# Stored data entries
□ □ □

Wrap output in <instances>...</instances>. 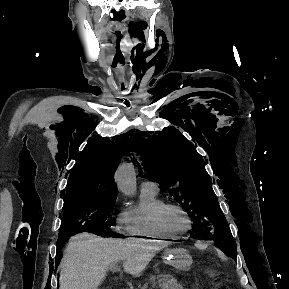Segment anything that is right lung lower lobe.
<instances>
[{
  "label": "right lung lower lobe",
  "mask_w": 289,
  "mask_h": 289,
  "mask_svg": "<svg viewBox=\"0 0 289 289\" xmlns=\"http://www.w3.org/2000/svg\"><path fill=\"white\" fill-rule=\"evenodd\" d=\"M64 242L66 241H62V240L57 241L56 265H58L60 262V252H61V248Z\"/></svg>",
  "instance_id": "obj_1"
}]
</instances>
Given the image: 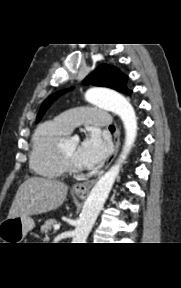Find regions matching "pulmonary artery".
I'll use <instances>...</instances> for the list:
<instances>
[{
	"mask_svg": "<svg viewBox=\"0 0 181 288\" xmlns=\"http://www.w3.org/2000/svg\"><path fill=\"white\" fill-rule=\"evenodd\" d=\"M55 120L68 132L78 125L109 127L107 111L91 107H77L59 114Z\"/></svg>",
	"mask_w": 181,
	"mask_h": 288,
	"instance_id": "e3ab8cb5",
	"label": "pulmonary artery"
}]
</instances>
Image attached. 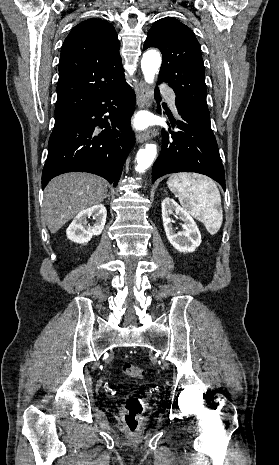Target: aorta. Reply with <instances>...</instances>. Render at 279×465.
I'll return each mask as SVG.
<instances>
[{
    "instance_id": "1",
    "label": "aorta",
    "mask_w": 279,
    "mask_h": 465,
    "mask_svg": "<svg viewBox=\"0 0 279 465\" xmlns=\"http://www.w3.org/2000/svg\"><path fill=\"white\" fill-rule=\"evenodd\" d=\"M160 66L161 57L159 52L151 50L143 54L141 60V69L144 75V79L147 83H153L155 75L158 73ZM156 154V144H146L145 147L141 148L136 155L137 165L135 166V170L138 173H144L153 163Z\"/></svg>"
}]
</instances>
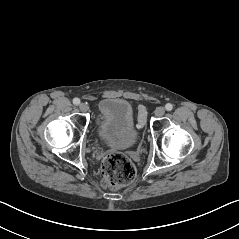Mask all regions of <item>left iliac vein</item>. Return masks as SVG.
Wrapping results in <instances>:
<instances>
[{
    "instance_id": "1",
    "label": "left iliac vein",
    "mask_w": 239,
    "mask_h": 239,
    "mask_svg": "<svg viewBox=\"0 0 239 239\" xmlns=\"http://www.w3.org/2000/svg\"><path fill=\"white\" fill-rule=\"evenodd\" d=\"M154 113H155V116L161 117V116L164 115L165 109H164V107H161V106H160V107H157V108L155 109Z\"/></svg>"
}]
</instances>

□ □ □

A word-for-word copy is required of the lines above from the line with "Mask all regions" through the last line of the data; no other lines and no pictures belong in it.

# The answer
Mask all regions of <item>left iliac vein</item>. Return masks as SVG.
Wrapping results in <instances>:
<instances>
[{
    "instance_id": "1",
    "label": "left iliac vein",
    "mask_w": 239,
    "mask_h": 239,
    "mask_svg": "<svg viewBox=\"0 0 239 239\" xmlns=\"http://www.w3.org/2000/svg\"><path fill=\"white\" fill-rule=\"evenodd\" d=\"M154 113H155V116L161 117V116L164 115L165 109H164V107H161V106H160V107H157V108L155 109Z\"/></svg>"
}]
</instances>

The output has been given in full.